Ja, wenn das Kind und beide Eltern dies freiwillig wünschen. Es gibt keine gesetzliche Begrenzung des Modells.
Was passiert mit dem Kindergeld bei volljährigen Kindern?
Das Kindergeld wird voll vom Unterhaltsbedarf abgezogen. Es mindert also die Zahlungspflicht der Elternteile anteilig.
Wie wird der Unterhalt berechnet, wenn mehrere volljährige Kinder im Wechselmodell leben?
Dann wird der Gesamtbedarf beider Kinder ermittelt und anteilig gemäß dem Einkommen beider Eltern aufgeteilt.
Welche Rolle spielt der Selbstbehalt bei der Unterhaltsberechnung?
Der Selbstbehalt schützt das Existenzminimum des Elternteils (§ 1603 BGB). Wird dieser unterschritten, kann die Unterhaltspflicht entfallen oder reduziert werden.
Gibt es eine gesetzliche Regelung, wie Unterhalt im Wechselmodell nach Volljährigkeit zu zahlen ist?

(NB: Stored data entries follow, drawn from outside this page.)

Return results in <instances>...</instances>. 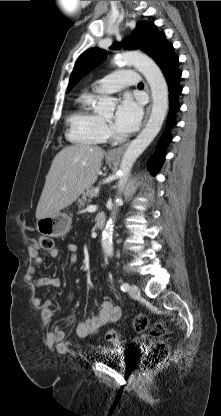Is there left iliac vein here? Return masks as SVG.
I'll use <instances>...</instances> for the list:
<instances>
[{
	"label": "left iliac vein",
	"mask_w": 221,
	"mask_h": 416,
	"mask_svg": "<svg viewBox=\"0 0 221 416\" xmlns=\"http://www.w3.org/2000/svg\"><path fill=\"white\" fill-rule=\"evenodd\" d=\"M129 294L132 298H138L140 296L139 287L135 284H132L129 290Z\"/></svg>",
	"instance_id": "1"
}]
</instances>
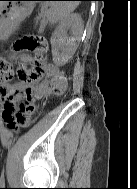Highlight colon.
<instances>
[{"label": "colon", "instance_id": "obj_1", "mask_svg": "<svg viewBox=\"0 0 137 189\" xmlns=\"http://www.w3.org/2000/svg\"><path fill=\"white\" fill-rule=\"evenodd\" d=\"M16 50L37 51L42 49V44L39 38L33 36H26L17 41L14 45ZM10 64L4 59H0V82L5 84L10 77Z\"/></svg>", "mask_w": 137, "mask_h": 189}]
</instances>
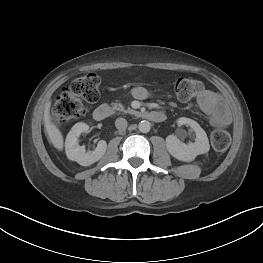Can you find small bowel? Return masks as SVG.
I'll return each instance as SVG.
<instances>
[{
	"label": "small bowel",
	"instance_id": "small-bowel-1",
	"mask_svg": "<svg viewBox=\"0 0 263 263\" xmlns=\"http://www.w3.org/2000/svg\"><path fill=\"white\" fill-rule=\"evenodd\" d=\"M131 96L137 100H144L150 96V91L145 87L137 86L131 90ZM196 106L199 111L210 118L213 126L227 127L231 122L222 98L213 90L201 92L197 97Z\"/></svg>",
	"mask_w": 263,
	"mask_h": 263
}]
</instances>
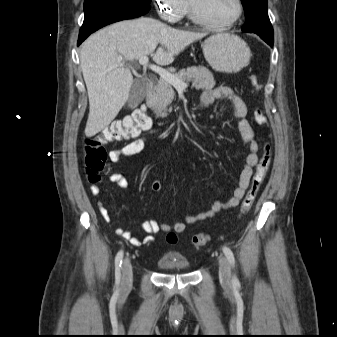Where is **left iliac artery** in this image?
<instances>
[{
    "mask_svg": "<svg viewBox=\"0 0 337 337\" xmlns=\"http://www.w3.org/2000/svg\"><path fill=\"white\" fill-rule=\"evenodd\" d=\"M223 252H224L227 260L229 261L230 265L234 268V266H235V258H234V254H233L232 250L229 247L224 246L223 247ZM232 282L234 284H239V280L236 277V275H233Z\"/></svg>",
    "mask_w": 337,
    "mask_h": 337,
    "instance_id": "1",
    "label": "left iliac artery"
}]
</instances>
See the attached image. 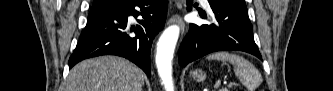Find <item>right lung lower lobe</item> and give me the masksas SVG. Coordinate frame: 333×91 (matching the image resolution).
I'll list each match as a JSON object with an SVG mask.
<instances>
[{"instance_id": "98d812e1", "label": "right lung lower lobe", "mask_w": 333, "mask_h": 91, "mask_svg": "<svg viewBox=\"0 0 333 91\" xmlns=\"http://www.w3.org/2000/svg\"><path fill=\"white\" fill-rule=\"evenodd\" d=\"M135 7H139L140 12ZM167 9L168 0H131L118 8L91 10L69 67L83 59L117 55L134 62L150 77V49L154 37L164 27ZM130 15L143 17L131 29L127 25ZM129 29L135 35L130 34Z\"/></svg>"}]
</instances>
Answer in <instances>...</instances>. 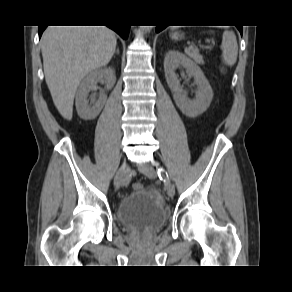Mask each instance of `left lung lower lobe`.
<instances>
[{
    "label": "left lung lower lobe",
    "mask_w": 292,
    "mask_h": 292,
    "mask_svg": "<svg viewBox=\"0 0 292 292\" xmlns=\"http://www.w3.org/2000/svg\"><path fill=\"white\" fill-rule=\"evenodd\" d=\"M164 28H166L165 25H157V27H156V32H160V31H162ZM237 28L239 29L240 33L242 34V26H240V27L237 26Z\"/></svg>",
    "instance_id": "left-lung-lower-lobe-1"
}]
</instances>
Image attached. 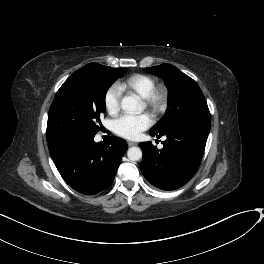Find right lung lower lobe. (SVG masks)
<instances>
[{
  "mask_svg": "<svg viewBox=\"0 0 264 264\" xmlns=\"http://www.w3.org/2000/svg\"><path fill=\"white\" fill-rule=\"evenodd\" d=\"M51 157L66 183L79 193L92 195L113 182L127 143L111 137L107 144L93 137H69L48 143Z\"/></svg>",
  "mask_w": 264,
  "mask_h": 264,
  "instance_id": "1",
  "label": "right lung lower lobe"
}]
</instances>
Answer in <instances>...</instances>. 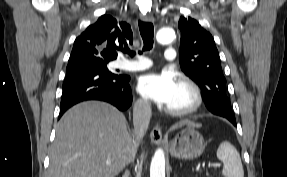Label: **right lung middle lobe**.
<instances>
[{
	"instance_id": "dd1d6c3e",
	"label": "right lung middle lobe",
	"mask_w": 287,
	"mask_h": 177,
	"mask_svg": "<svg viewBox=\"0 0 287 177\" xmlns=\"http://www.w3.org/2000/svg\"><path fill=\"white\" fill-rule=\"evenodd\" d=\"M111 60L103 59L97 56H86L68 62L66 72L80 68L93 67L101 69L104 72H110L107 68V63Z\"/></svg>"
}]
</instances>
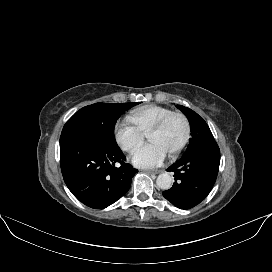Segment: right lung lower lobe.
I'll use <instances>...</instances> for the list:
<instances>
[{
  "label": "right lung lower lobe",
  "mask_w": 272,
  "mask_h": 272,
  "mask_svg": "<svg viewBox=\"0 0 272 272\" xmlns=\"http://www.w3.org/2000/svg\"><path fill=\"white\" fill-rule=\"evenodd\" d=\"M124 160L118 145L95 134L82 130L61 133L60 165L64 181L71 193L88 207L104 209L129 190L131 178L138 170Z\"/></svg>",
  "instance_id": "98d812e1"
}]
</instances>
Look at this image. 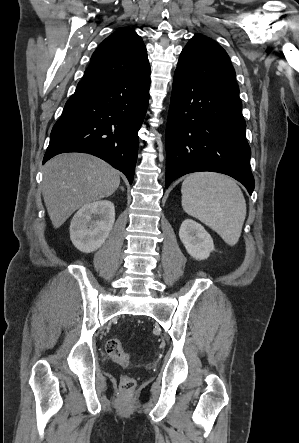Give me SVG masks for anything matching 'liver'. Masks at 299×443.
Segmentation results:
<instances>
[{
	"instance_id": "liver-1",
	"label": "liver",
	"mask_w": 299,
	"mask_h": 443,
	"mask_svg": "<svg viewBox=\"0 0 299 443\" xmlns=\"http://www.w3.org/2000/svg\"><path fill=\"white\" fill-rule=\"evenodd\" d=\"M119 172L107 162L84 153H64L43 168L42 195L54 228L79 208L112 195Z\"/></svg>"
}]
</instances>
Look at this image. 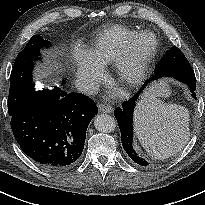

Es gibt keine spezielle Regelung nur fürs Wechselmodell. Entscheidend sind die allgemeinen Regeln des BGB, insbesondere §§ 1601 ff. in Verbindung mit den OLG-Leitlinien.
Muss eine gerichtliche Regelung erfolgen oder können Eltern das privat klären?
Eltern können eine einvernehmliche Lösung jederzeit ohne Gericht treffen – etwa durch eine schriftliche Vereinbarung. Nur bei Streit kommt es zur gerichtlichen Klärung.